Fuego de virutas

En medio de un beso

Si no fuera porque tenemos que escribir palabras, hoy no escribiríamos ninguna palabra. Pero no podemos escribir el silencio. "Es difícil hablar en medio de un beso, (...)" —apunta Saramago en un entrañable pasaje, que retomamos de "La balsa de piedra" protagonizado por los enamorados Joana Carda y José Anaiço. Así, hoy, siendo en medio de un beso, lo mejor sería el silencio de palabras. La mudez de los verbos. Enamorado silencio sobre ruidos del amor. Rumor y sigilo de cuerpos. Rumor dándose.

Y en este vacío de voces, cerrados los ojos –los míos, los tuyos–, hablando sólo los labios contra labios sin pronunciar palabras, llega la oscuridad de ese largo túnel que dice el poeta Jaime Gil de Biedma culminando "Idilio en el café": "Ven. Salgamos fuera. La noche. Queda espacio / arriba, más arriba, mucho más que las luces / que iluminan a ráfagas tus ojos agrandados. / Queda también silencio entre nosotros, / silencio / y este beso igual que un largo túnel."

Así. Silencio y beso. La noche. La noche y un beso largo "igual que un largo túnel". Oscuridad y silencio. Luminosa oscuridad de caricias indagando los cuerpos. Las manos ocupadas sobre la piel. Y más arriba, callados los labios. Labios sellados de labios. Los ojos ciegos. Y sin anhelar ninguna luz al final del largo túnel. Porque la luz está, intensa, dentro del largo beso. Las palabras, imposibles en el beso, empañarían la realidad. No caben voces cuando se ama. Las voces, si pueden ser útiles para el cortejo y para el enamoramiento, para decir "te quiero" y "quiero que vivamos juntos" y "me gustaría besarte" y "no puedo vivir sin ti" y "no me imagino no verte" y "abrázame fuerte", "abrázame más fuerte" y... Son palabras inútiles en el instante del amor, inservibles cuando se ama. Y si acaso son, son torpes. Como torpe balbuceo. Y ese beso largo, largo "igual que un largo túnel", deriva hacia el universo. O estalla de mar, bruto de oleajes y espumas, en la ternura primigenia de una entrega genesíaca: "Por eso deja el hombre a su padre y a su madre y se une a su mujer, y se hacen una sola carne. Estaban ambos desnudos, el hombre y su mujer, pero no se avergonzaban uno del otro." Lo dice el Génesis (2, 24-25) en el libro de los libros. Ausente la vergüenza no hacen falta las palabras ni para uno ni para el otro. Las palabras también podrían ser útiles para la excusa. Pero si hay amor no hay excusas. El amor no necesita excusas. El amor necesita besos. Largos besos para el amor.

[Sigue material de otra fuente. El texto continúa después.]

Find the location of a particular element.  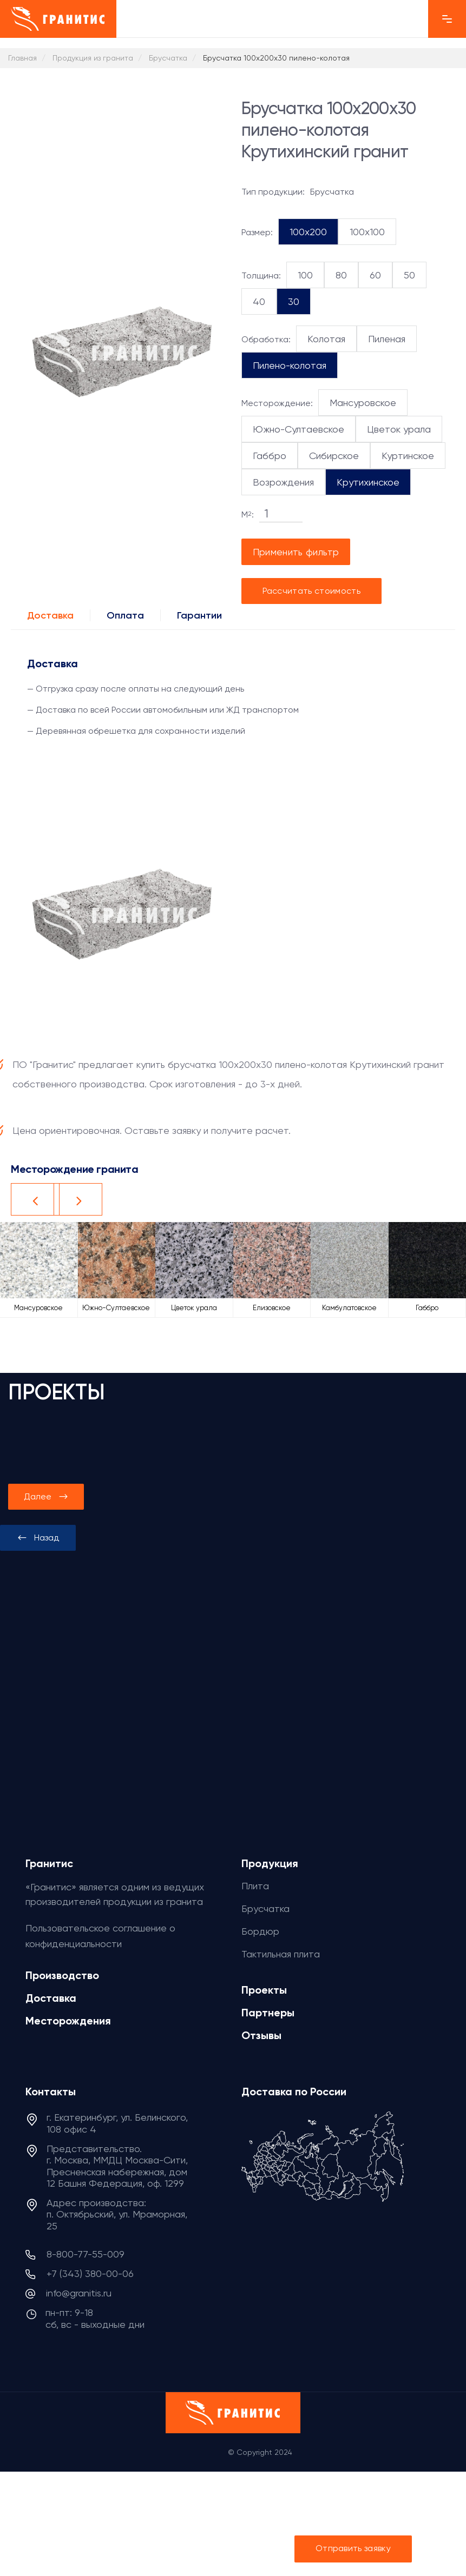 Мансуровское is located at coordinates (363, 402).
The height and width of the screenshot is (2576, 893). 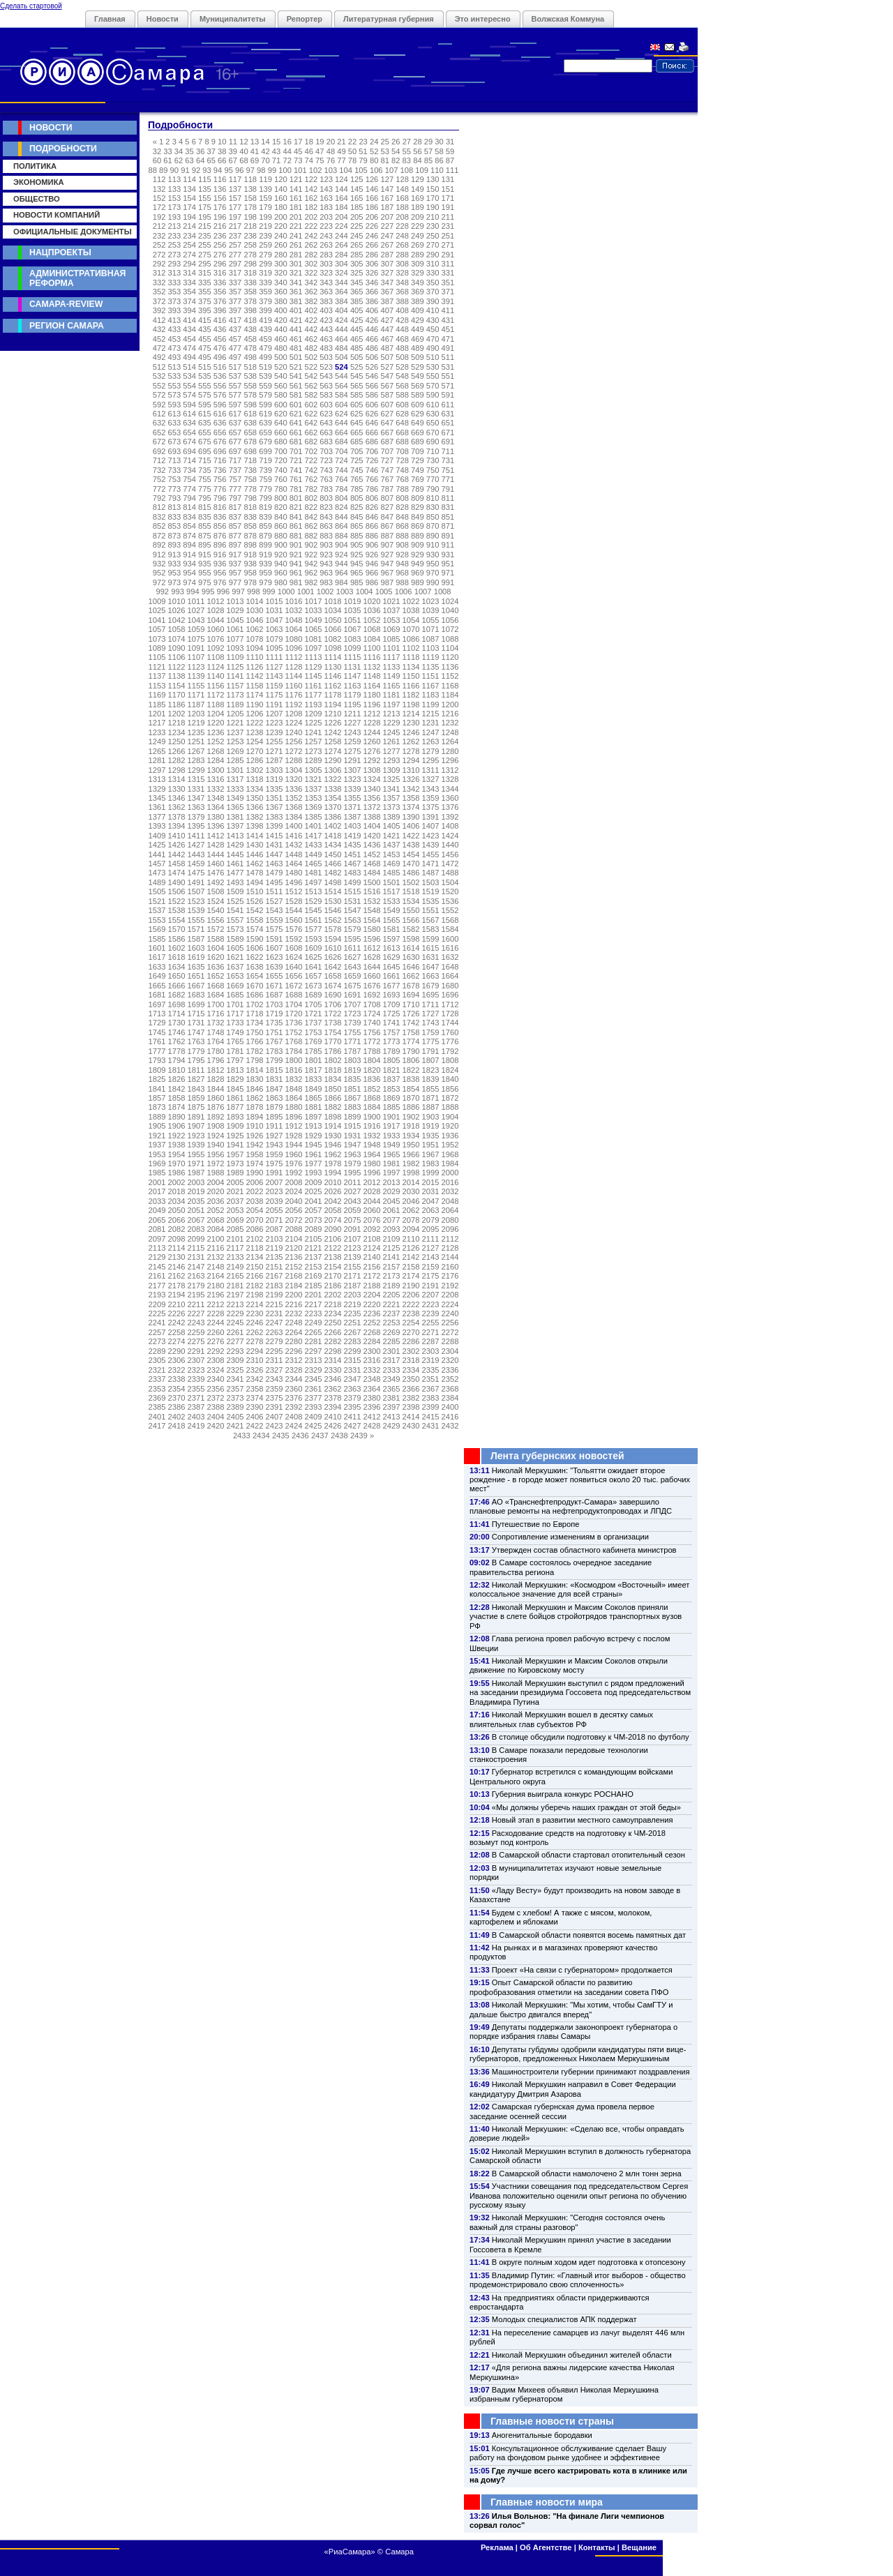 I want to click on 702, so click(x=311, y=451).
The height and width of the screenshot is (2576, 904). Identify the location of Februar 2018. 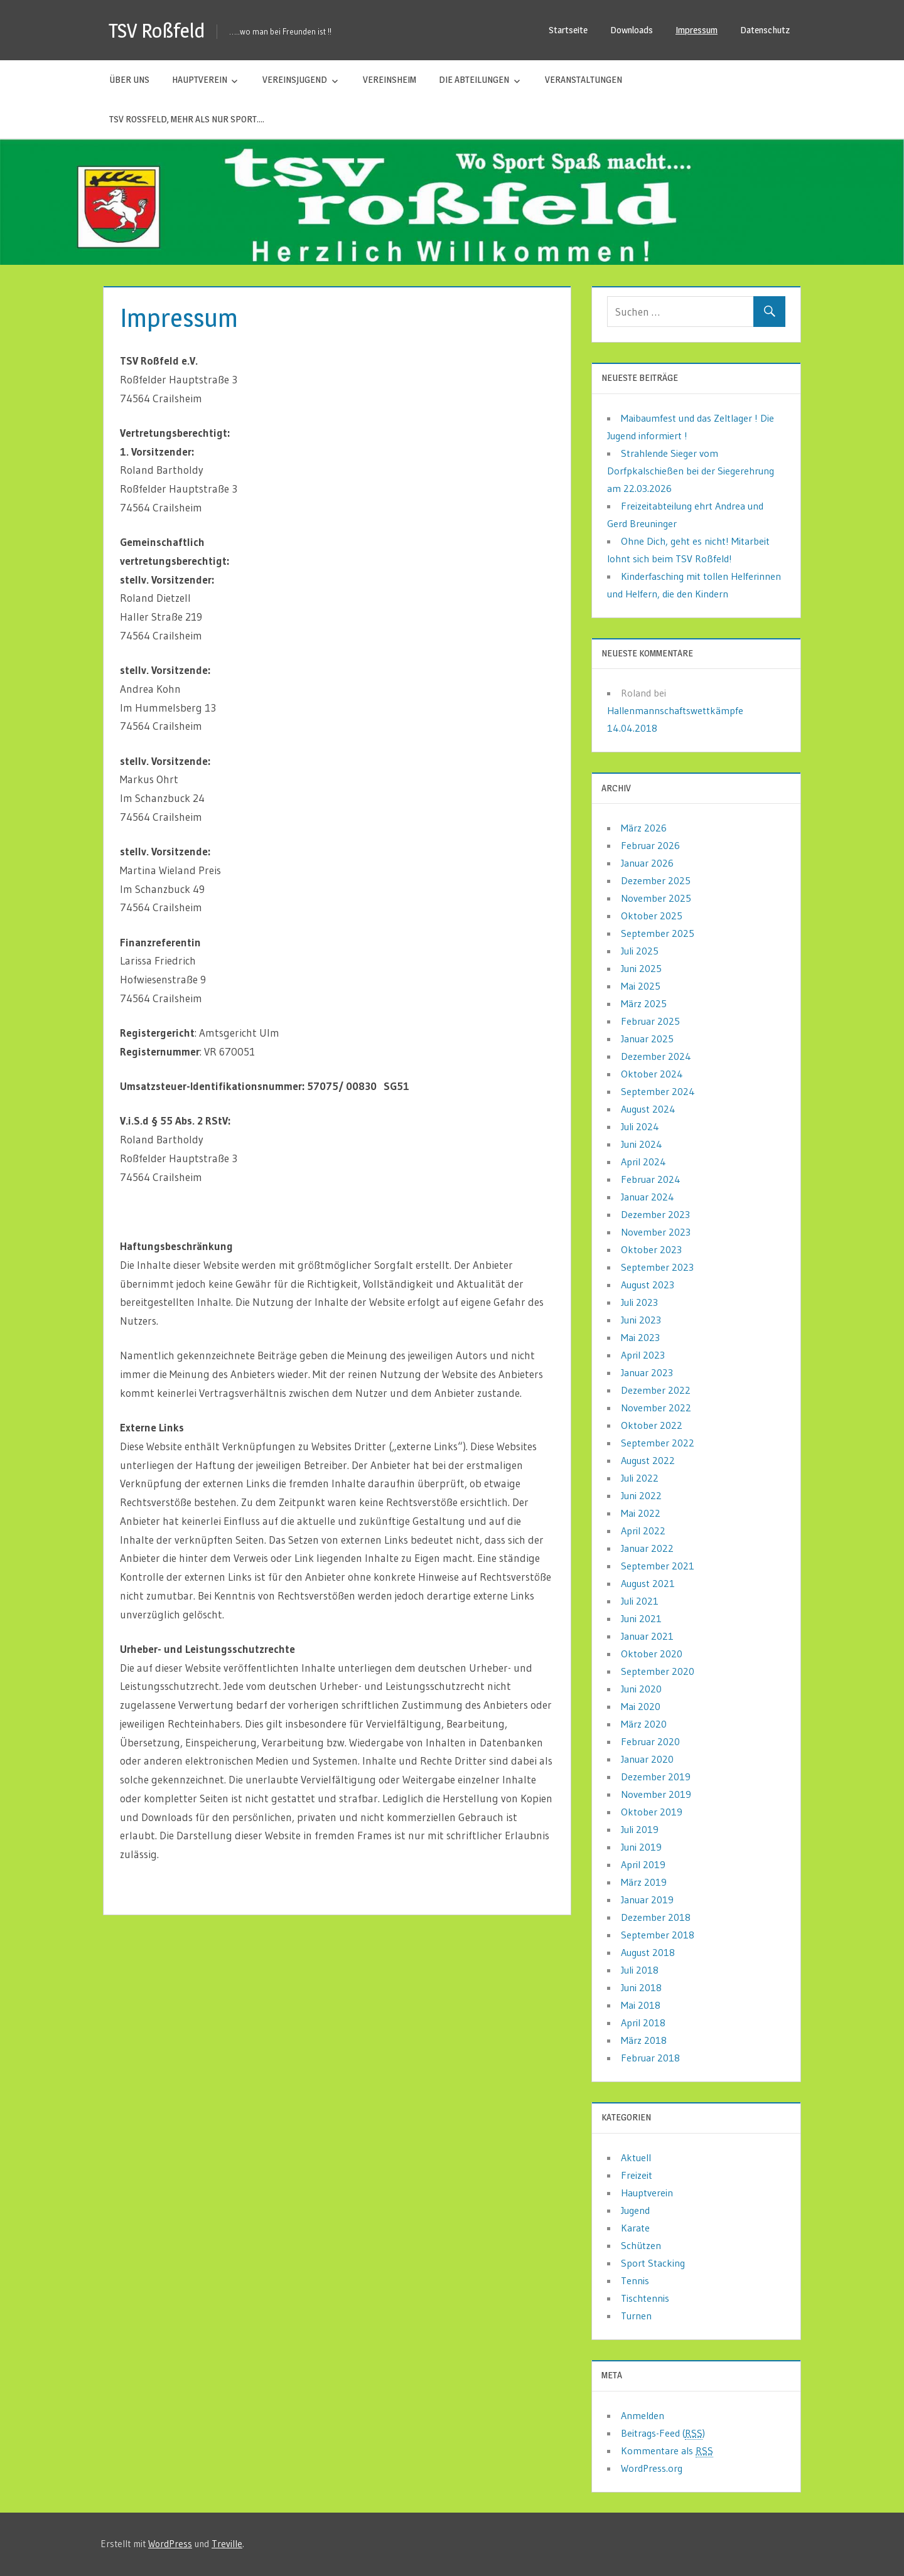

Amor siempre naciente como si fuera la primera vez. El primer beso. La primera caricia. El primer abismo. Amor que nos devuelve a nuestro ser remoto, a nuestro ser padres de nuestros padres encontrándonos en la esencia primitiva de la tierra, tierra que somos hurgando en la prehistoria de nuestros cuerpos. Dejándonos caer en las simas entrañables de la carne, carne que se hace una sola carne. Fundiéndose, confundiéndose en afectos. Como depredadores cazándonos, o dejándonos cazar, para la supervivencia en el amor. En "La cara interna del viento o La novela de Hero y Leandro", Milorad Pavić nos susurraba ese instinto trampero: "(...) y dando un latigazo a la luz de la luna con su cabellera se sube a la cama, se monta a horcajadas sobre él dentro del lecho, lentamente como la nieve cayendo sobre la tierra y sin retroceder ni una vez se deja ir sobre su presa (...)".

Y todo fue, queriéndonos, en medio de un beso. Y todo fue silencio.